Dublin-based Thinkhouse PR will open the doors of its new virtual agency next month and is in the process of recruiting staff to manage launches, press conferences and parties online.
Founder Jane McDaid believes Thinkhouse is the first Irish company to launch a virtual version of itself on Secondlife and will offer PR services to more than a million Secondlife "residents".
The virtual world, created by San Francisco company Linden, offers users the opportunity to live out an alternative version of themselves online. Its members create avatars, cartoonlike characters that will represent them in Secondlife. The avatars can converse with other Secondlife residents, buy and sell goods and services and build extensions to the Secondlife world online.
Secondlife users spend over $400,000 a day.
The phenomenon has become so pervasive that news agency Reuters has even set up a Secondlife bureau staffed by reporter Adam Pasick, whose avatar, Adam Reuters, provides daily bulletins to other Secondlifers.
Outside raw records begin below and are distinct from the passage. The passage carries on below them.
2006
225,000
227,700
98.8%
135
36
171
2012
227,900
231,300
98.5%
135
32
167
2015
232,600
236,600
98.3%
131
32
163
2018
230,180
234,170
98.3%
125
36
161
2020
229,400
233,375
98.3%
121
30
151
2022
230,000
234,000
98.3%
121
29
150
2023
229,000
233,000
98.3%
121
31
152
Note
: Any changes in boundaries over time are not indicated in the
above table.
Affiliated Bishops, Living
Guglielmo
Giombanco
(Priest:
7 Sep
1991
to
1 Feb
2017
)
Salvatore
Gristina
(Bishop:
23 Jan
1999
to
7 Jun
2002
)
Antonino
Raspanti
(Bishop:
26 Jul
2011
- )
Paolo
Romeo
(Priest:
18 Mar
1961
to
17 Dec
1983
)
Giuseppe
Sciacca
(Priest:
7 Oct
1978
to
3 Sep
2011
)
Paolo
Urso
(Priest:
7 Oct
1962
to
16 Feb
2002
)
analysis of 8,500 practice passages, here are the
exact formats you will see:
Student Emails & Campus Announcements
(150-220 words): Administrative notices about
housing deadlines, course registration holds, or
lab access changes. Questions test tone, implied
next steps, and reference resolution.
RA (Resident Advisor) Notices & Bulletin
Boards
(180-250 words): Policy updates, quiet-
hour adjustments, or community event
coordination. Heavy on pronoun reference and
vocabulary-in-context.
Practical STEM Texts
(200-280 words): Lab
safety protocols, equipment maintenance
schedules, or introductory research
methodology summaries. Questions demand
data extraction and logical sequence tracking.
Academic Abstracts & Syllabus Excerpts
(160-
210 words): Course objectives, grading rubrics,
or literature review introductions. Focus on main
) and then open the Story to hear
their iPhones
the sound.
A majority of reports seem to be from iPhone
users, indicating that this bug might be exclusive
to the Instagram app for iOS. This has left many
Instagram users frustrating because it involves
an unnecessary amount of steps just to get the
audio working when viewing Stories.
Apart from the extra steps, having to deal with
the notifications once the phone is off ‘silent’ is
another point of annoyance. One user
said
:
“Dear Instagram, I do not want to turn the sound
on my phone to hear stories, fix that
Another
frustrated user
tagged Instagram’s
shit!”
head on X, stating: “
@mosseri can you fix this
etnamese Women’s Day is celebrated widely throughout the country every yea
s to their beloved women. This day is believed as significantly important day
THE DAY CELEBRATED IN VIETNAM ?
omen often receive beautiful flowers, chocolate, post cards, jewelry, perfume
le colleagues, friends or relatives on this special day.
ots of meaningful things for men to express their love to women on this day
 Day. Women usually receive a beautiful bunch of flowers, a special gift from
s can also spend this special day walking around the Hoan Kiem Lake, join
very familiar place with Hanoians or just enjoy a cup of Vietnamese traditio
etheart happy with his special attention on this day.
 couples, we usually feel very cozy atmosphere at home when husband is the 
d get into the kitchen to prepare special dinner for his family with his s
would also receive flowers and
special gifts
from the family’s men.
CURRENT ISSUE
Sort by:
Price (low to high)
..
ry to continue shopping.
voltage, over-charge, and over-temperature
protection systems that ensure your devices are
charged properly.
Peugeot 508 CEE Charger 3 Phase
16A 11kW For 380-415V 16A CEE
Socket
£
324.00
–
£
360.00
Thinkhouse is hoping to capitalise on the growing popularity of the virtual world.
McDaid said its new virtual agency will "host events, product launches and arrange publicity stunts for our clients".
All this will take place at Thinkhouse's "island" just off the Dublin coast. Secondlife, it seems, mirrors real life in Dublin in one crucial respect.
"We were thinking of renting an office on Second Life's ' Dublin' Grafton Street, but the property prices were too high, " McDaid said.